Eric M. Fink
Office hours by appointment
Mondays, Wednesdays, & Fridays, 1:30 – 3:15 pm
In this course, you will learn about the procedures for civil suits. You will also learn how to understand and use primary legal texts (constitutions, statutes, rules, & judicial opinions) as tools for addressing legal problems. While the course will focus on federal courts, the rules of civil procedure in many states (including North Carolina) are similar.
Topics to be covered include the selection of an appropriate forum (personal & subject-matter jurisdiction), the scope of a lawsuit (joinder of parties & claims), the presentation of claims and defenses (pleadings), disposition without a trial (dismissal & summary judgment), the choice of applicable law (Erie doctrine), and the effect of judgments on future litigation (claim and issue preclusion). Other aspects of civil litigation (e.g., discovery, trials, & appeals) are covered in upper-level courses.
Requirements & Grading
I expect you to read the assigned material thoroughly before class, attend each class meeting, and participate actively in class.
Your final grade for the term will be based on your in-class performance (20%), a take-home midterm assignment (20%), and a closed-book final exam (60%).
Excessive absences (3 or more classes), persistent lack of preparation, or inattention during class (including but not limited to inappropriate use of computers or electronic devices) may result in a reduction of your grade.
Elon Law School has adopted the following attendance policy for all courses:
The Law School administers a policy that a student maintain regular and punctual class attendance in all courses in which the student is registered, including externships, clinical courses, or simulation courses. Faculty members will give students written notice of their attendance policies before or during the first week of class. These policies may include, but are not limited to: treating late arrivals, early departures, and/or lack of preparation as absences; imposing grade or point reductions for absences, including assigning a failing grade or involuntarily withdrawing a student from the class; and any other policies that a professor deems appropriate to create a rigorous and professional classroom environment.
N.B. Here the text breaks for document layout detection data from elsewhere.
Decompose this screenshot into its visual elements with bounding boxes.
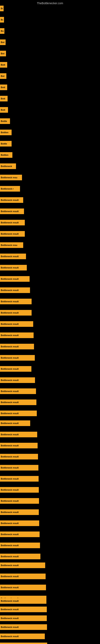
bar-label: Bottleneck result — [1, 356, 19, 359]
list-item: Bottleneck result — [0, 642, 47, 644]
bar-label: Bottleneck result — [1, 266, 19, 269]
bar-label: Bottleneck result — [1, 199, 19, 201]
bar-label: Bottleneck result — [1, 444, 19, 447]
list-item: Bo — [0, 6, 3, 11]
list-item: Bottleneck result — [0, 231, 25, 237]
bar-label: Bottleneck result — [1, 466, 19, 469]
list-item: Bottleneck result — [0, 400, 36, 405]
bar-label: Bottleneck result — [1, 635, 19, 638]
bar-label: Bott — [1, 64, 5, 66]
list-item: Bottleneck result — [0, 388, 36, 394]
list-item: Bo — [0, 28, 4, 34]
list-item: Bottleneck result — [0, 454, 38, 460]
site-title: TheBottlenecker.com — [0, 0, 100, 6]
list-item: Bottleneck result — [0, 509, 39, 515]
list-item: Bottle — [0, 141, 12, 146]
list-item: Bottleneck result — [0, 498, 39, 504]
list-item: Bottleneck result — [0, 616, 47, 621]
bar-label: Bottle — [1, 120, 7, 122]
bar-label: Bottleneck result — [1, 233, 19, 235]
bar-label: Bott — [1, 86, 5, 88]
bar-label: Bottleneck — [1, 165, 12, 168]
bar-label: Bottleneck result — [1, 300, 19, 303]
list-item: Bottlen — [0, 130, 12, 135]
bar-label: Bottle — [1, 142, 7, 145]
list-item: Bottleneck result — [0, 344, 34, 349]
list-item: Bottleneck result — [0, 254, 26, 259]
bar-label: Bottleneck resu — [1, 176, 17, 179]
bar-label: Bottleneck result — [1, 422, 19, 424]
bar-label: Bottleneck resu — [1, 244, 17, 246]
list-item: Bottleneck result — [0, 321, 33, 327]
bar-label: Bottleneck result — [1, 312, 19, 314]
list-item: Bottle — [0, 118, 10, 124]
list-item: Bo — [0, 17, 4, 22]
list-item: Bottleneck resu — [0, 175, 22, 180]
bar-label: Bottleneck result — [1, 564, 19, 566]
bar-label: Bottleneck result — [1, 210, 19, 212]
list-item: Bottleneck resu — [0, 242, 23, 248]
list-item: Bott — [0, 96, 8, 102]
bar-label: Bot — [1, 41, 4, 44]
list-item: Bottleneck result — [0, 288, 30, 293]
bar-label: Bottleneck result — [1, 433, 19, 436]
bar-label: Bottleneck result — [1, 489, 19, 491]
bar-label: Bottleneck result — [1, 401, 19, 404]
list-item: Bottleneck result — [0, 299, 32, 304]
list-item: Bottleneck — [0, 164, 16, 169]
list-item: Bottleneck result — [0, 420, 30, 426]
list-item: Bottleneck result — [0, 443, 38, 448]
bar-label: Bottleneck result — [1, 500, 19, 502]
list-item: Bottlen — [0, 152, 12, 158]
list-item: Bottleneck result — [0, 366, 31, 372]
list-item: Bottleneck result — [0, 520, 39, 526]
bar-label: Bottleneck result — [1, 323, 19, 325]
list-item: Bottleneck result — [0, 624, 47, 630]
bar-label: Bottleneck result — [1, 586, 19, 589]
list-item: Bottleneck result — [0, 532, 40, 537]
bar-label: Bottlen — [1, 154, 8, 156]
bar-label: Bottleneck r — [1, 188, 14, 190]
bar-label: Bottleneck result — [1, 255, 19, 258]
list-item: Bottleneck result — [0, 542, 40, 548]
list-item: Bot — [0, 51, 6, 56]
list-item: Bottleneck result — [0, 410, 37, 416]
bar-label: Bottleneck result — [1, 575, 19, 578]
list-item: Bottleneck result — [0, 606, 47, 612]
bar-label: Bottleneck result — [1, 533, 19, 536]
list-item: Bottleneck result — [0, 355, 35, 361]
bar-label: Bottleneck result — [1, 478, 19, 480]
bar-label: Bottleneck result — [1, 289, 19, 292]
bar-label: Bottleneck result — [1, 456, 19, 458]
list-item: Bottleneck result — [0, 377, 35, 383]
bar-label: Bo — [1, 18, 3, 21]
list-item: Bottleneck result — [0, 562, 45, 568]
bar-label: Bottleneck result — [1, 412, 19, 414]
list-item: Bott — [0, 62, 7, 68]
bar-label: Bo — [1, 7, 3, 10]
list-item: Bottleneck r — [0, 186, 20, 192]
bar-label: Bottleneck result — [1, 608, 19, 610]
list-item: Bottleneck result — [0, 634, 45, 639]
list-item: Bottleneck result — [0, 574, 46, 579]
list-item: Bottleneck result — [0, 476, 39, 482]
list-item: Bottleneck result — [0, 265, 27, 270]
list-item: Bottleneck result — [0, 554, 40, 559]
bar-label: Bottleneck result — [1, 222, 19, 224]
bar-label: Bottlen — [1, 131, 8, 134]
bar-label: Bottleneck result — [1, 334, 19, 336]
list-item: Bottleneck result — [0, 208, 24, 214]
bar-label: Bottleneck result — [1, 626, 19, 628]
list-item: Bottleneck result — [0, 310, 32, 316]
list-item: Bottleneck result — [0, 465, 38, 470]
list-item: Bottleneck result — [0, 487, 39, 493]
list-item: Bottleneck result — [0, 220, 25, 226]
bar-label: Bottleneck result — [1, 600, 19, 602]
bar-label: Bottleneck result — [1, 368, 19, 370]
bar-label: Bottleneck result — [1, 617, 19, 620]
bar-label: Bottleneck result — [1, 278, 19, 280]
bar-label: Bottleneck result — [1, 511, 19, 514]
bar-label: Bottleneck result — [1, 379, 19, 381]
list-item: Bot — [0, 73, 6, 79]
list-item: Bottleneck result — [0, 276, 30, 282]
In case of illness or emergency, students may contact the Office of Student and Professional Life, which will then notify the student’s instructors. A student may notify the faculty member directly of a planned absence and should refer to individual faculty members regarding any policy that may apply. In the case of prolonged illness or incapacity, the student should contact the Office of Student and Professional Life.
The Law School honor code applies to all activities related to your law school study, including but not limited to conduct during class and examinations.
Gerald Hess, et al, Civil Procedure: A Context & Practice Casebook (2015)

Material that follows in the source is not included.